C: - While reading the lyrics to previously released songs such as 'Instigator' and 'Suffer The Fools' I began wondering whether any Devian songs are inspired by specific individuals?

L: Some people expect us to write certain lyrics but doing just that would sound very limiting. So we allow whatever is evolving around the band to trigger our creativity and whatever comes out lyrically?..that would be it.

For example 'Suffer The Fools' is about not taking any shit from anybody. It's like 'who the fuck does someone think he is to dictate your life and push you around!' At the time of writing that song my own life was pretty much fucked up and chaotic. 'Scarred' was also written during this period. From that point of view - I don't want to say that everything emerged more maturely because when you think you're making mature music you know you're going downhill - but it was interesting to be more personal and let something that happened to us come out in the form of a lyric. If something moves you emotionally and you can spell that out on paper then it's going to be so much more interesting. Anything that you lived through you can express so much better than something you would have imagined.

Case in point is a 7-minute epic song on the new album called 'When The Vultures Have Left'. As you were asking, that song was inspired by one of the very best friends I've ever had, one of the very few I'd refer to as a brother but not in a cliché sort of way. He was a guy that always stood for me even when I wasn't in a state to do so by myself. Last Fall he was killed in some gang-related violence when he was merely 31 years old. His funeral was the toughest shit I've ever been through. So although that song wasn't inspired by him specifically, it was inspired by the emotions I felt at his loss. Some time after the incident, my son's best friend - who's own father was a good childhood friend of mine - was diagnosed with terminal brain cancer?at four years old?and in fact died shortly afterwards. At that time I was surrounded by people so close to my family that were just dying. That's why that song has so much emotion - I was just releasing whatever I felt into it. And it felt so good to do so, you know.


C: - What bands and music do you listen to beyond Black Metal?

L: Oh, a lot! From Jethro Tull and many classic Rock bands to Metal bands from the 1980s like Iron Maiden. I even like bands such as Muse.


C: - Actually so do I love that band. Their music is commercial but also very dark and emotionally intense.

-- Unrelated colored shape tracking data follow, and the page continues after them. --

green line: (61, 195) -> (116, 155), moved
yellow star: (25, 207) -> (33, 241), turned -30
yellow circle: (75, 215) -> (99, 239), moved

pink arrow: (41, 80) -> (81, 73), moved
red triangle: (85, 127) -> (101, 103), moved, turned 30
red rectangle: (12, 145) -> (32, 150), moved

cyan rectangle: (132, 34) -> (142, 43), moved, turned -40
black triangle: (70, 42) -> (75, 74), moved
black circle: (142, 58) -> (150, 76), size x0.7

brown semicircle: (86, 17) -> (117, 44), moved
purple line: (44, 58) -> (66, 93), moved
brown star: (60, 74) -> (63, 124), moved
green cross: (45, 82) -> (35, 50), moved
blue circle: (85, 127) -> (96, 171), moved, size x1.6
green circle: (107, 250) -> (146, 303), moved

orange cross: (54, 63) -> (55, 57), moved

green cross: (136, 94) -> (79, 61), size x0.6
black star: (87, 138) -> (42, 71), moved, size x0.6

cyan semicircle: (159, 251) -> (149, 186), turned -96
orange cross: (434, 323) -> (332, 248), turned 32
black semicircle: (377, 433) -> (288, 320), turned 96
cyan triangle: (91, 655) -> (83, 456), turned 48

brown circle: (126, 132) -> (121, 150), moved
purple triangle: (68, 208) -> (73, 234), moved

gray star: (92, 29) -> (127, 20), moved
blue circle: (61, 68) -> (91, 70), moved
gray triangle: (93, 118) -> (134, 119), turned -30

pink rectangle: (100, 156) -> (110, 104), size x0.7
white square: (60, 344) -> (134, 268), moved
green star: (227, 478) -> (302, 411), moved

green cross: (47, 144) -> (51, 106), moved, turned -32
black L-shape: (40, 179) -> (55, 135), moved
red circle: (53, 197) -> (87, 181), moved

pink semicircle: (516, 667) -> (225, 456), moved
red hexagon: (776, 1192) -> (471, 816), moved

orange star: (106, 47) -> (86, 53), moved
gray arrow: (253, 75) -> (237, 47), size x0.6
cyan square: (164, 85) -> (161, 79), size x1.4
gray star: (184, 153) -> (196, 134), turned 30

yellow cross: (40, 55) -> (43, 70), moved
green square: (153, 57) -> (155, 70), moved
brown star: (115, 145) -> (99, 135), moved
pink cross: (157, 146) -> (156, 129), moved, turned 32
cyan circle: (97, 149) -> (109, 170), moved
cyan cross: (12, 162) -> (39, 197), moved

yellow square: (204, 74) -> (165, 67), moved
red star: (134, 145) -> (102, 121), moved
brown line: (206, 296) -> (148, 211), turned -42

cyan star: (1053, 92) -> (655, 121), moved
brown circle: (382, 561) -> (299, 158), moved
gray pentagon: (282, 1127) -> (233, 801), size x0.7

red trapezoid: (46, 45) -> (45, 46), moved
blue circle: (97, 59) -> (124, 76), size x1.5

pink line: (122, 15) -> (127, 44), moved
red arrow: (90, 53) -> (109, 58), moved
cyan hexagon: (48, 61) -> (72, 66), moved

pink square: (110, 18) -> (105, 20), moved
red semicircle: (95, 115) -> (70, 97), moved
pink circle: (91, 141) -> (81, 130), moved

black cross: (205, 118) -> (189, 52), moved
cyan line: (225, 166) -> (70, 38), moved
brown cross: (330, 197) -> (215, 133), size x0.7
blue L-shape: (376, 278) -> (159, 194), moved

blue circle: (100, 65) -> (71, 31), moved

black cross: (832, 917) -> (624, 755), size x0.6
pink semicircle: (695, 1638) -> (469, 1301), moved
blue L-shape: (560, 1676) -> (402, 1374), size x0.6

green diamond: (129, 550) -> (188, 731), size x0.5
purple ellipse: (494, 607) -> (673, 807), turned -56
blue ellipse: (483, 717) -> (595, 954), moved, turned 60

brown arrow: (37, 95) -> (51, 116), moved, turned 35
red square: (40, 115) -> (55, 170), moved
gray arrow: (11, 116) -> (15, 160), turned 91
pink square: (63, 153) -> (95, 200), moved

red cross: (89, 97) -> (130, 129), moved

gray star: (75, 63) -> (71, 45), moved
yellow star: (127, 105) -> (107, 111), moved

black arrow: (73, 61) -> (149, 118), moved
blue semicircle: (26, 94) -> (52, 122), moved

L: Yeah, you can see that their guitar harmonies aren't borrowed from commercial sources although their music is of course poppy. I think they're a very talented band. There's also this Swedish band called Kent who have a little bit in common with Muse but it's more of an Indie-Pop thing. You know, I don't give a shit what some may think but I really like their music. I come across so much different stuff?..even Lacuna Coil is a band I like listening to. There's all sorts of stuff I listen to and I don't really want to discriminate - it's no fun when you just refuse to listen.


C: - I agree with you absolutely. Do you think any of these influences will be felt in the forthcoming Devian album?

L: Probably not in the sense that you can pinpoint them but the fact that all the band members have really opened up to such a larger variety of music, that is definitely going to be felt in the new album. It's not that far from "Ninewinged Serpent" but everything has blended together so much better this time. I mean it's not like we intentionally want to throw in a shitload of different styles but if we wouldn't be listening to such a broad variety of music, we wouldn't be sounding like Devian, you know.